Queste piccole ma importanti considerazioni sono il sine qua non di una sensibilità linguistica alle cose sacre. Se una retta dottrina porta a una retta pratica, una buona semantica non può che aiutare una buona intelligenza della fede.
Vogliamo poi vedere che razza di caos viene a crearsi nelle nostre traduzioni con l’inclusione di questa piccolezza, la “pietà di Dio”, di questo “iota”, di questa innocua espressione che tanto “ormai è entrata nell’italiano corrente”?
1 – Quei punti che meriterebbero davvero la traduzione letterale di “pietà” – per esempio la petizione per quelli che entrano in chiesa “con fede, pietà e timor di Dio” – diventano oscuri. Di solito si mantiene in questi punti il termine “pietà”, e non si riesce più a capire in cosa questa pietà dovrebbe distinguersi da quella riferita a Dio negli altri punti in cui si è tradotto eleos in questo modo.
2 – Quando si traduce eleos con “pietà” non si riesce mai ad andare a fondo nella coerenza. Perché “Abbi pietà di me, o Dio, secondo la tua grande misericordia” e non: “Abbi pietà di me, o Dio, secondo la tua grande pietà”? Si tratta dello stesso termine.

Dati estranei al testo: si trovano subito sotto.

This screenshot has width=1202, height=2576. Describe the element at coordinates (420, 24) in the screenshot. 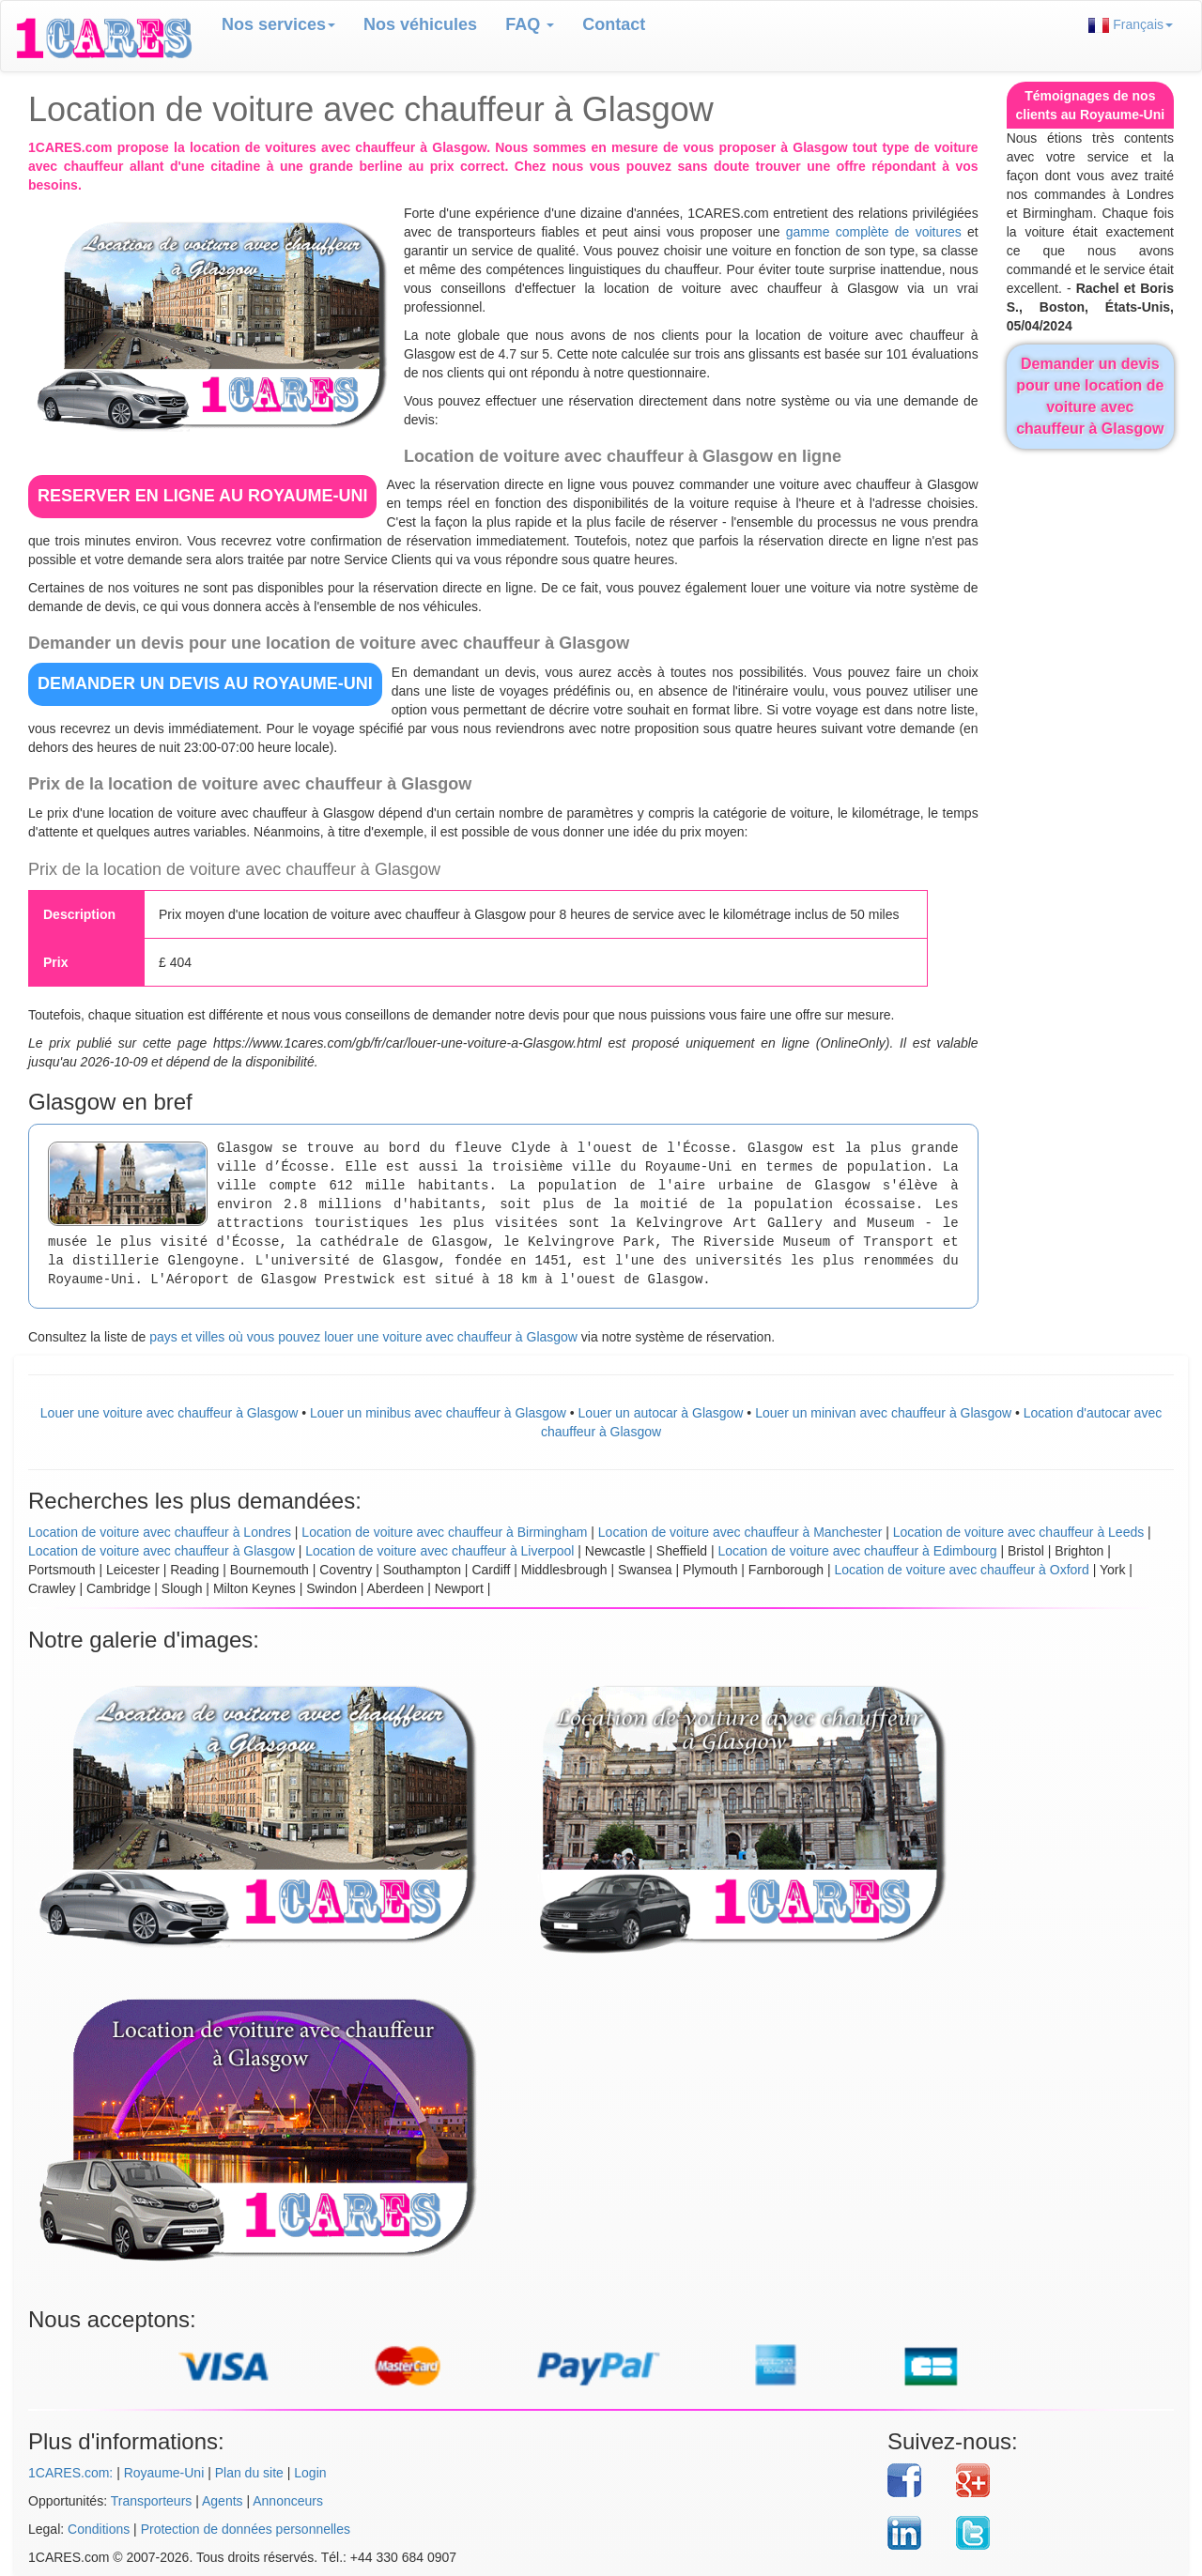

3 – A “misericordioso” cede il passo “pietoso”, oggi piuttosto sinonimo di “oggetto di compassione” (come in: “avere un aspetto pietoso”), e chi non si sente di parlare di un “Dio pietoso” se non in apnea, ritorna spesso e volentieri a usare il termine “misericordioso”, usando deliri di confusione del genere “abbi pietà perché sei un Dio misericordioso”.